第30章 夏の大三角形
「梅雨、あけたみたいだね」
「みたいですね! お天気お姉さんが『七夕』に梅雨明け! って言ってたの見ました」
今年の梅雨明けは平年より早めだった。
全国ニュースでは『七夕に梅雨明け。なんだかロマンチックですね』なんて言ってた。
全国的には7月7日が七夕なのは知っているけれど、私には七夕は8月のイメージだからなんか変な感じがする。
「織姫と彦星、会えるといいですね」
何気なく空を見上げる。あいにく雲がかかっていて、星空は見えない。雲の上で二人は束の間の逢瀬を楽しんでいるのかもしれない。
私と同じように空を見上げた東峰さんの顔は、ちょっぴり寂しそうな顔だった。
「……年に一度の大切な日だもんなぁ。やっぱり天気がいい方がいいよな」
東峰さんの優しさが滲み出ている言葉に、自然と口元が緩む。煌めく星の世界では、下界のお天気なんか関係ないかもしれないけれど、晴れることを望む東峰さんは可愛いと思う。
「でも七夕って8月だよな、俺達にとっては」
「! そうですよね! 全国ニュースだと今日が七夕って言ってますけど、変な感じしますよね」
バスが出発する時間まで、東峰さんと七夕の話で盛り上がった。
時計の針が3時を少し過ぎた頃、武田先生の運転するマイクロバスが烏野を出発した。普段ならまだ寝ている時間だからか、バスの中は静かだった。そっと横の先輩達を見ると、目をつぶって休んでいる人が多い。

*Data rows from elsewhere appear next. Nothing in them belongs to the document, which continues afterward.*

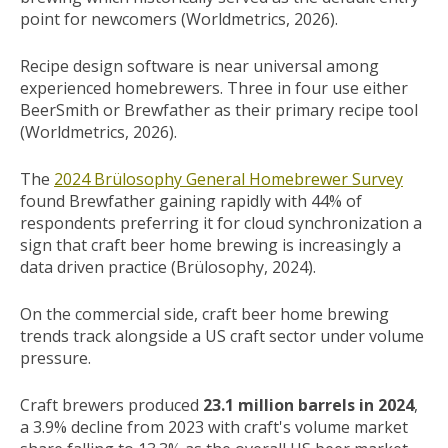
point for newcomers (Worldmetrics, 2026).
Recipe design software is near universal among
experienced homebrewers. Three in four use either
BeerSmith or Brewfather as their primary recipe tool
(Worldmetrics, 2026).
The
2024 Brülosophy General Homebrewer Survey
found Brewfather gaining rapidly with 44% of
respondents preferring it for cloud synchronization a
sign that craft beer home brewing is increasingly a
data driven practice (Brülosophy, 2024).
On the commercial side, craft beer home brewing
trends track alongside a US craft sector under volume
pressure.
Craft brewers produced
23.1 million barrels in 2024
,
a 3.9% decline from 2023 with craft's volume market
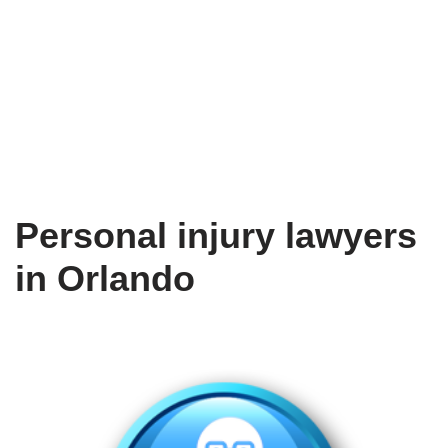
Personal injury lawyers
in Orlando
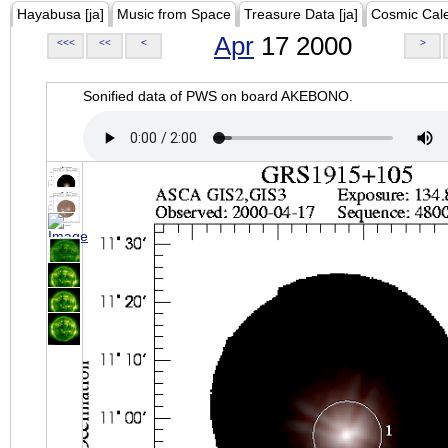
Hayabusa [ja]
Music from Space
Treasure Data [ja]
Cosmic Cal
Apr
17 2000
<<<
<<
<
>
Sonified data of PWS on board AKEBONO.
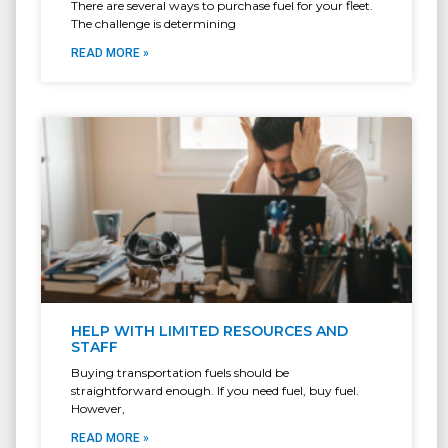
There are several ways to purchase fuel for your fleet.
The challenge is determining
READ MORE »
HELP WITH LIMITED RESOURCES AND
STAFF
Buying transportation fuels should be
straightforward enough. If you need fuel, buy fuel.
However,
READ MORE »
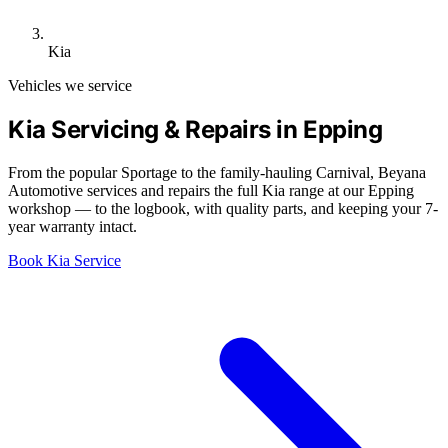
Kia
Vehicles we service
Kia Servicing & Repairs in Epping
From the popular Sportage to the family-hauling Carnival, Beyana
Automotive services and repairs the full Kia range at our Epping
workshop — to the logbook, with quality parts, and keeping your 7-
year warranty intact.
Book Kia Service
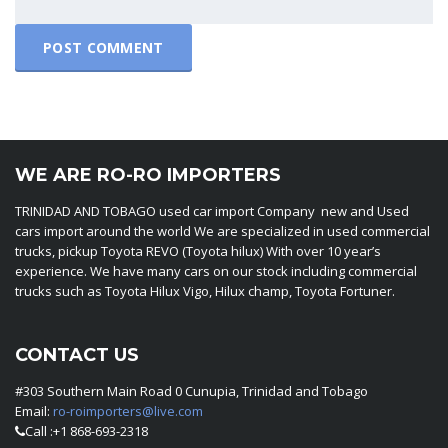
WE ARE RO-RO IMPORTERS
TRINIDAD AND TOBAGO used car import Company new and Used
cars import around the world We are specialized in used commercial
trucks, pickup Toyota REVO (Toyota hilux) With over 10 year’s
experience. We have many cars on our stock including commercial
trucks such as Toyota Hilux Vigo, Hilux champ, Toyota Fortuner.
CONTACT US
#303 Southern Main Road 0 Cunupia, Trinidad and Tobago
Email:
ro-roimporters@live.com
Call :+1 868-693-2318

「仁花ちゃん、着いたらすぐ動かなきゃいけないから、今のうちに寝てた方がいいよ」
「あ、そうですね! ……すみません、なんだか目が冴えてしまって」
「ふふ、初めての合宿だもんね。それも遠征だし。気持ち、分かるよ」
清水先輩の言う通り、バスは早朝に合宿所に着く予定だった。揺れるバスの中で熟睡は出来そうになかったけど、少しでも睡眠をとっておかないと日中の活動に支障をきたしそう。
「目をつぶってるだけでも体休まるっていうし。少しでも休めておいてね」
「はいっ」
言われた通りに、目をつぶる。するとモーターの駆動音と振動が一定のリズムを刻んでいるのがよく分かった。
静かな車内の中で、少しずつ寝息も聞こえてきて、その寝息に誘われるように私の意識も少しずつ遠のいていった。